May 17, 2021
By Heather Curry
Many states have adopted the Goldwater Institute’s landmark Breaking Down Barriers to Work legislation to make it easier for military spouses to continue in their careers when they move from one state to another. Now, a newly introduced federal bill promises to bring this important reform to all military families across the country.
Senator Mike Lee recently introduced the Military Spouse Licensing Relief Act, a bipartisan federal reform designed to ease the pathway to occupational licensure for military spouses. This legislation would amend the Servicemember Civil Relief Act to ensure that military spouses with valid professional licenses can re-license at a similar level in the state where their spouse is currently serving on military orders. The Goldwater Institute has long advocated for the universal recognition of occupational licenses, developing state-level legislation to benefit military families and skilled professionals alike.
The average military family moves every two to three years, a reality which means many working spouses are required to re-license just as often. In many cases, the process to re-license in a new state is so costly and time-intensive that it disrupts careers permanently. Senator Lee’s reform would address this issue by ensuring licensed military spouses in good standing are able to apply for a license and be approved quickly. This streamlined approach will ease the transition into a new state for military families, ensuring that lives and careers do not need to be put on hold simply to check off a bureaucratic box.
Sen. Lee said of the bill, “Faced with a 50-state patchwork of licensing laws, military spouses are forced to spend thousands of dollars and hours to obtain licensure every time they move to a new state under military orders. This bill will help lift that unjust burden on our military families—who sacrifice so much to protect our nation—by ensuring that spouses can receive the licensing reciprocity they need across state lines.”
The Goldwater Institute has been diligently working to change the regulatory environment around occupational licensure for professionals of all kinds. In 2019, the Institute released a report that illustrated the challenges facing military families. The report notes that “all 50 states have laws or policies meant to ease the transition for military spouses in licensed professions. But those laws are so riddled with vague language, conditions, and exceptions as to render many virtually worthless. For the most part, a license from one state is not good in another. Some occupations can be practiced freely in one state yet carry extensive licensing requirements in others.” This report has been essential to advancing state legislation to benefit military families, such as in Ohio, Louisiana, and Kansas.
Many states are also pursuing similar reforms to benefit military families and professionals more broadly. In 2019, Arizona became the first state to enact Goldwater legislation to formally recognize the out-of-state occupational licenses of skilled professionals. Under universal recognition, licensed workers may apply for and quickly receive an Arizona license to work at a similar practice level. So long as an applicant has held a similar out-of-state license for at least one year and is in good standing, he or she is eligible to apply.
Arizona’s universal recognition law may be less than two years old, but early data shows that it is already having a tremendous effect. Since universal recognition went into effect in September 2019, more than 3,100 individuals have applied for and been granted an Arizona license to work in fields ranging from cosmetology to engineering to psychology.

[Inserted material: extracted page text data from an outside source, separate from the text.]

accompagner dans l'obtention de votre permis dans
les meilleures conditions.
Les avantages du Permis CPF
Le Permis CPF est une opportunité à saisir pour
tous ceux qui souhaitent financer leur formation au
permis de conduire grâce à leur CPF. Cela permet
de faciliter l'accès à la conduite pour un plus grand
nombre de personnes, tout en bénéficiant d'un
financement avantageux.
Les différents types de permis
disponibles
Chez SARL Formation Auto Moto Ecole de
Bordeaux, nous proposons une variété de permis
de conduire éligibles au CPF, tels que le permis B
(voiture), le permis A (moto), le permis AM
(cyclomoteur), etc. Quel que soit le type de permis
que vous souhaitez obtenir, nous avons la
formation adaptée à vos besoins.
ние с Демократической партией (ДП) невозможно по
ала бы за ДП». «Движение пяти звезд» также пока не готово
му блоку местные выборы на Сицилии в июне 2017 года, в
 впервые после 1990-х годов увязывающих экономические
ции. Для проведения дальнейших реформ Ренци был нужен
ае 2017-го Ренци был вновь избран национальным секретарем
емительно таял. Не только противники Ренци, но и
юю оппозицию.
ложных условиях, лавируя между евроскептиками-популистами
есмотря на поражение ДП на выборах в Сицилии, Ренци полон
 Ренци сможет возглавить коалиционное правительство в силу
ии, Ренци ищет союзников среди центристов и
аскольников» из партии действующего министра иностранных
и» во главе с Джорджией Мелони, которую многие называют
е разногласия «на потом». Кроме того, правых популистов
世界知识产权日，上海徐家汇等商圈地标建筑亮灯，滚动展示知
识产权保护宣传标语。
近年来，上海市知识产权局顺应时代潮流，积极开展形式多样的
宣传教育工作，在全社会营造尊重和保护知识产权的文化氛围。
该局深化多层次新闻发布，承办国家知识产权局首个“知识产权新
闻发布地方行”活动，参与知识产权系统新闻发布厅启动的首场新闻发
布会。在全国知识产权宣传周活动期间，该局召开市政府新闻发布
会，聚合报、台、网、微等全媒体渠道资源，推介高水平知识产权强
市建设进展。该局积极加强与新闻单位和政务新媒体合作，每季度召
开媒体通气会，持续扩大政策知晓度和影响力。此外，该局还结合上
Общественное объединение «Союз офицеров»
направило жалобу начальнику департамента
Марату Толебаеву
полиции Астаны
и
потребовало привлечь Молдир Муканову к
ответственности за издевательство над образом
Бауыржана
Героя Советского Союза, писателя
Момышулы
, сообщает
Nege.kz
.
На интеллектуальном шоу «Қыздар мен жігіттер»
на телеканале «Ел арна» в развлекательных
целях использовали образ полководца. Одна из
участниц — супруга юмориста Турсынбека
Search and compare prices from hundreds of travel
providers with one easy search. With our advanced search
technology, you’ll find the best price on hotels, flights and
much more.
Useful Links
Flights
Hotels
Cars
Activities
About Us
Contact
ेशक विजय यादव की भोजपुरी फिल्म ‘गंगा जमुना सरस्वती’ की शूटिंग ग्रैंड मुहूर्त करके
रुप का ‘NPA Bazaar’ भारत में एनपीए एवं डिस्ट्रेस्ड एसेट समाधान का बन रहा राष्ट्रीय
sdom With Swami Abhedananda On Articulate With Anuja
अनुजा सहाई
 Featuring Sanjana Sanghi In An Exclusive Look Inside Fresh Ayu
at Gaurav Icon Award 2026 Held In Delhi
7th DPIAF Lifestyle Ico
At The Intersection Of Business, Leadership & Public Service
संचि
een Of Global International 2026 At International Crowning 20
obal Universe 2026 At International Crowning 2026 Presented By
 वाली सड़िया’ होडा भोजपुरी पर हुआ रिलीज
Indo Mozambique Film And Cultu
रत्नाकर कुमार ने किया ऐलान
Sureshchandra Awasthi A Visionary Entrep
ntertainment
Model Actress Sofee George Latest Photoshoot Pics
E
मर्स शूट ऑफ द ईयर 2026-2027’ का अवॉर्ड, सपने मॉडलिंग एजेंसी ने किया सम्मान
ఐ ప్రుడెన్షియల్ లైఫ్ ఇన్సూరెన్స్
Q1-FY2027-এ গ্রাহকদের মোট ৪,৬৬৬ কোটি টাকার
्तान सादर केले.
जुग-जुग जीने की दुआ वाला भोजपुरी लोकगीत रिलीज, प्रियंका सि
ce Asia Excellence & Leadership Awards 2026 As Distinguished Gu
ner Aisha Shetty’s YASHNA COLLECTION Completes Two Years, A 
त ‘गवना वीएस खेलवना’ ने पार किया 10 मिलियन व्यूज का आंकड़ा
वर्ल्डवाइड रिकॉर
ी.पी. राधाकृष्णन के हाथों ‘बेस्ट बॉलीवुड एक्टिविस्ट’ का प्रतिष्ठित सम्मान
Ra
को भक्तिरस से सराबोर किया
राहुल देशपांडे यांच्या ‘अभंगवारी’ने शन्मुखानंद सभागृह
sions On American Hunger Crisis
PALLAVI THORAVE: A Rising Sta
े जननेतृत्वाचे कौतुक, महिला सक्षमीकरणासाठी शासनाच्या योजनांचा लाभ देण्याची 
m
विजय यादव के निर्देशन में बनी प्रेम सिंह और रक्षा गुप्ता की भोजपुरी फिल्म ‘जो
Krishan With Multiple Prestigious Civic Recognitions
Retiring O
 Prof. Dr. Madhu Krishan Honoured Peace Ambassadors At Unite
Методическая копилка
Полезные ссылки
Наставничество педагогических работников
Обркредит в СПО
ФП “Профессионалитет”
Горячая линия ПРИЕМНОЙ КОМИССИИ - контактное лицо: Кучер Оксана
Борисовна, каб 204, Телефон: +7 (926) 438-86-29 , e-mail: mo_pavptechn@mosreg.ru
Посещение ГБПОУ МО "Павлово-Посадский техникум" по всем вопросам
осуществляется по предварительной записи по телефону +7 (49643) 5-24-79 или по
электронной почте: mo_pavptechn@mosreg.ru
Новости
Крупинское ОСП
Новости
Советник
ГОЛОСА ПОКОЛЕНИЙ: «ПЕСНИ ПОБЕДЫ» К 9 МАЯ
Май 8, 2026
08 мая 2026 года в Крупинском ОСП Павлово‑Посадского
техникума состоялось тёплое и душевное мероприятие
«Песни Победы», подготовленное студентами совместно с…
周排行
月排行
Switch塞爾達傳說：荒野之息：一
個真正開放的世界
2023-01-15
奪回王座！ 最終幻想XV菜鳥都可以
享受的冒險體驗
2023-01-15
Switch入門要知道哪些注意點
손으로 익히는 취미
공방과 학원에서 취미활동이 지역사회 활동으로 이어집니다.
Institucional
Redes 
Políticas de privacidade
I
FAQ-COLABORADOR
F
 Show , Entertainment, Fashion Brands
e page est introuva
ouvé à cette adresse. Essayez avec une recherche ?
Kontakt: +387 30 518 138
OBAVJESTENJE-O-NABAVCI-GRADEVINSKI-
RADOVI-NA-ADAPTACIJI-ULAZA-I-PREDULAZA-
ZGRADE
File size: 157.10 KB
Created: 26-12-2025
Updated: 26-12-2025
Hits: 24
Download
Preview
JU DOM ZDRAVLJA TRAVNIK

Since Arizona’s law passed, 15 additional states from Utah to Pennsylvania have enacted versions of Goldwater’s licensing reform. Other states, like Missouri and Mississippi have successfully passed and then expanded legislation to add in the recognition of military training to ensure veterans also benefit from these reforms.
As Sen. Lee’s reform advances, states have the opportunity pursue reforms which can further reduce the burden of unnecessary regulation for military spouses and service members. Another challenge created by the patchwork of state licensing laws is the reality that not all occupations are licensed in all 50 states. Fortunately, the Goldwater model of recognition includes additional pathways to licensure through work experience and private certification. These pathways are beneficial to numerous professionals and ensure that state licensing laws aren’t a barrier to work.
As with similar reform efforts across the country, the Military Spouse Licensing Relief Act has already garnered bipartisan support. By honoring the time and effort already invested in an out-of-state license, the reform empowers military spouses to pursue their own version of the American Dream even as they support the important work of America’s service members. The Goldwater Institute thanks Senator Lee for his commitment to military families and looks forward to supporting this coalition as it engages on the issue.
Heather Curry is the Director of Strategic Engagement at the Goldwater Institute.